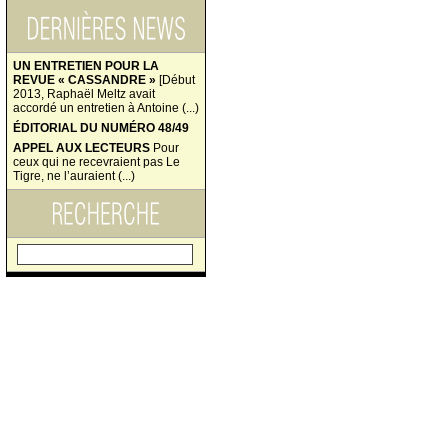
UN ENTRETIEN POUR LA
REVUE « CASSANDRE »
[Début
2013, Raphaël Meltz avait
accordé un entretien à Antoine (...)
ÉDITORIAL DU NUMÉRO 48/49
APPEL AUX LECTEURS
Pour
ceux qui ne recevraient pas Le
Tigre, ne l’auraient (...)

...

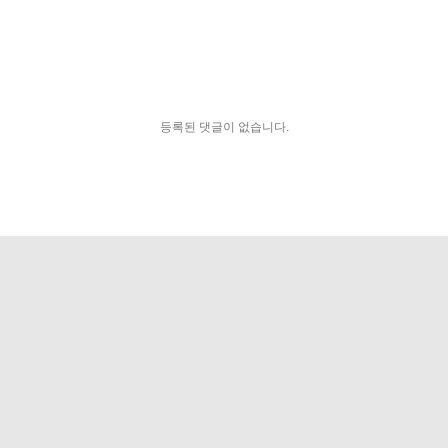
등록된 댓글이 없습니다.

* * *

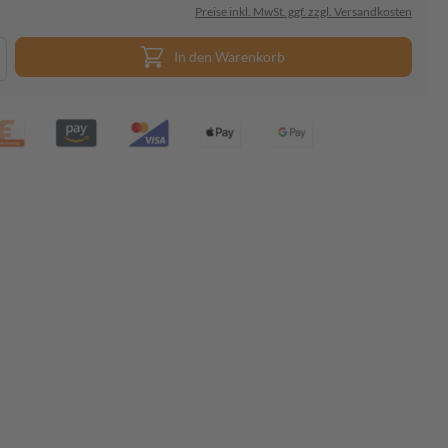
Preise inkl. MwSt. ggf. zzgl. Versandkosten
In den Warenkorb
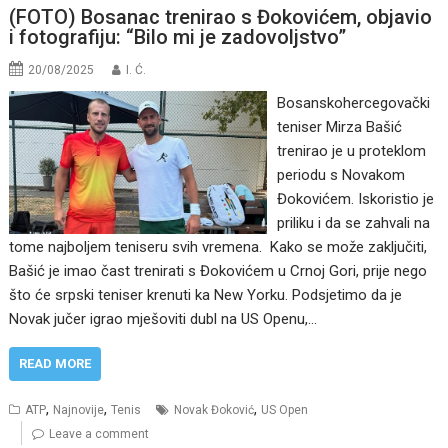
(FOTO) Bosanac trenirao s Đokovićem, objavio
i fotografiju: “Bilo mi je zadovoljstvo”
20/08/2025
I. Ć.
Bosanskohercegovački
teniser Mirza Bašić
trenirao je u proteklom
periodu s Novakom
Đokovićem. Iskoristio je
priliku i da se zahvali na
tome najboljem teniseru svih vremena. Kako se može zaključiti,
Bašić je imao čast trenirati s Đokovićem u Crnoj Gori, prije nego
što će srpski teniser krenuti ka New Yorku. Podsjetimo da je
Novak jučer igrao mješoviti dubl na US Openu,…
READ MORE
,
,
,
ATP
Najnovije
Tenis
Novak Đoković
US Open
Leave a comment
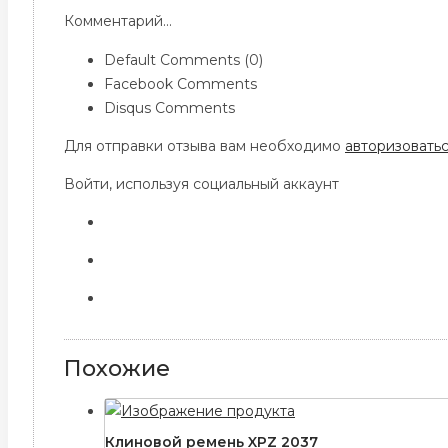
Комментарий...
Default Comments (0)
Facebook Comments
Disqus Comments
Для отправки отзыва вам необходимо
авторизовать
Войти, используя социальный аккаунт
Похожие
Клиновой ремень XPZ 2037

- **What you are asked to do**: Begin at the line that has "Default Comments (0)" in the entries above; stop after the line that has "Клиновой ремень XPZ 2037". Transcribe exactly those lines and no others.

- **Answer area**:
Default Comments (0)
Facebook Comments
Disqus Comments
Для отправки отзыва вам необходимо
авторизовать
Войти, используя социальный аккаунт
Похожие
Клиновой ремень XPZ 2037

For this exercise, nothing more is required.